La situación en la industria del calzado en Argentina se torna crítica para Topper, una de las marcas más emblemáticas en el ámbito deportivo. En su planta ubicada en Aguilares, Tucumán, la compañía ha acumulado aproximadamente 150 despidos en los últimos dos años, lo que ha generado un clima de incertidumbre entre los trabajadores respecto al futuro de la única fábrica que la empresa opera en el país.
Este conflicto laboral se ha intensificado en los últimos meses, caracterizándose por la implementación de reducciones en la jornada laboral, caídas en los ingresos y rumores sobre la posibilidad de nuevos retiros voluntarios. El sindicato de trabajadores de la industria del calzado, UTICRA, ha manifestado su preocupación por la fragilidad de la situación y advierte que, si la tendencia negativa persiste, la continuidad de la planta podría verse comprometida.

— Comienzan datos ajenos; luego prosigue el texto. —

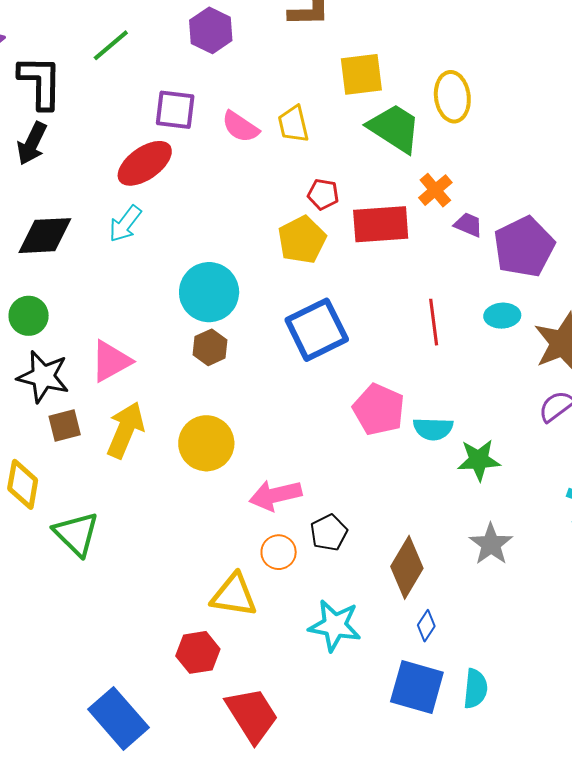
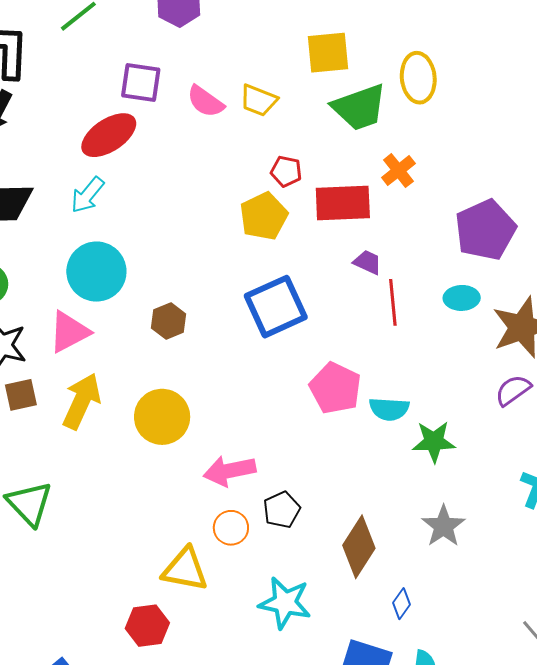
yellow trapezoid: (293, 124) -> (258, 100), turned -57
green trapezoid: (394, 128) -> (359, 107), turned 126
purple trapezoid: (468, 225) -> (368, 262), moved
cyan circle: (209, 292) -> (96, 272), moved
blue diamond: (426, 626) -> (401, 604), moved

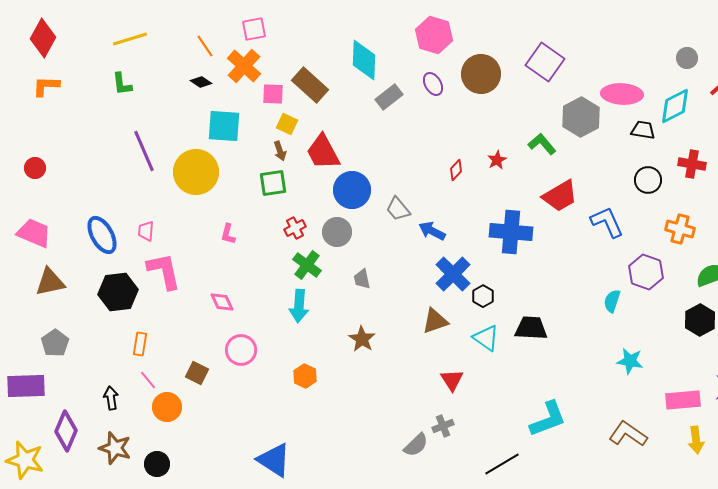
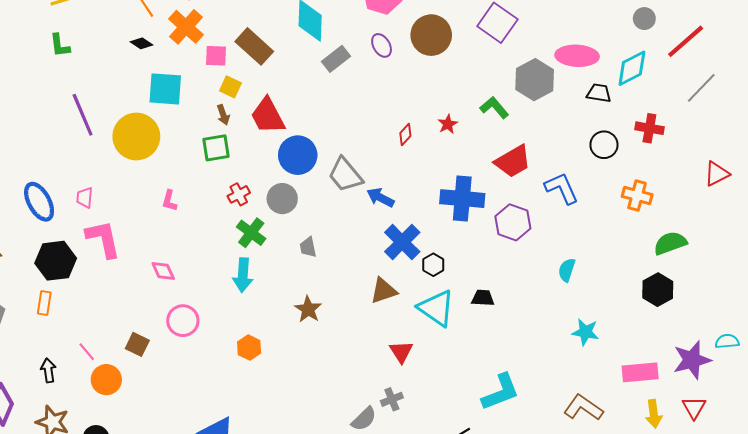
gray trapezoid: (398, 209) -> (345, 175), size x1.4
purple hexagon: (646, 272) -> (513, 222), moved
black trapezoid: (531, 328) -> (483, 298), size x0.7
cyan triangle: (486, 338) -> (436, 308), size x1.4
orange rectangle: (140, 344) -> (44, 303), moved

A lo largo del año pasado, Topper adoptó medidas para evitar más despidos, reduciendo las horas de trabajo de sus empleados. Esta reestructuración incluyó la eliminación de turnos los sábados y la reducción de la jornada laboral los viernes, además de suspensiones periódicas. Como resultado, muchos operarios han visto sus salarios disminuir considerablemente, llegando a recibir ingresos de alrededor de $700.000 mensuales. Aunque el plan de jornada reducida concluyó a finales de febrero, la empresa ha indicado que no cuenta con los insumos necesarios para operar a plena capacidad, limitando la producción a los días laborables de lunes a jueves.